A technician and/or criminal plugs a BMW authorized device or some other computer into the canbus and dials in the desired mileage.

As an aside, Ferrari are well aware of the abuse of this 'feature' and have recently disabled it on their kitcars.

Cheers

Greg Locock


New here? Try reading these, they might help FAQ731-376
 
No, he's talking about dealer service records. If the car has been taken to the dealer for maintenance, they should be recording what the odometer is at the time of that maintenance.

If the car has been taken to an independent shop for maintenance, then it's more difficult, unless you can find out which shop was used. If the car has been self-maintained by the owner, then good luck. But still ... there is probably a dealer service record somewhere. If the last independently-recorded odometer is more than what it shows now, then you know something shady has happened. If the last independently-recorded odometer is from years before and shows that the car has hardly been driven in that time, then it's questionable but you can't prove it.

Where I live, you have to record the odometer each time you renew the vehicle's license plate - so not more than 2 years.
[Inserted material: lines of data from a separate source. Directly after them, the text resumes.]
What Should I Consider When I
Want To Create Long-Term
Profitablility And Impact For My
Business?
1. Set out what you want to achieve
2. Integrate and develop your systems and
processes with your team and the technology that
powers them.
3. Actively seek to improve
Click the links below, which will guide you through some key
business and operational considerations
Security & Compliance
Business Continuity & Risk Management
A lot of it is just due to common sense. A car with (let's say) 200,000 km should have its share of wear on the pedals, steering wheel, paint chips in the front from rocks, perhaps a slightly sandblasted appearance to front-facing lights and windshield, etc. If it looks like 200,000 km of wear but the odometer says 80,000, then something is wrong. You can cover up simple and cheap signs of high mileage (e.g. pedal pads) but covering up ALL of them (paint, windshield, headlights, mirror covers, etc) is expensive ... and to be honest, if someone has renewed all of that and kept the car like new despite high mileage then what does it matter (aside from theoretical resale value) if the real odometer is more than what it says?
 
I know that a German company has made an app that together with an OBD-II adapter can check if the mileage has been tampered with. IIRC, it cannot show the true mileage, but searches for discrepancies in the different systems (mileage is stored in several places).
Can't remember their name, sorry.
 
I'm not sure about the E90, but I have an E36 & E46 and...

Most of the ECUs hold the mileage (in kilometres). It is held so any faults can be pin-pointed. The ECU that is used to display the cluster mileage is probably the only one that is tampered with by someone.

I use INPA to access the ECU data.

If the mileage has been altered, it is unlikely that ALL the ECUs have been changed by the culprit.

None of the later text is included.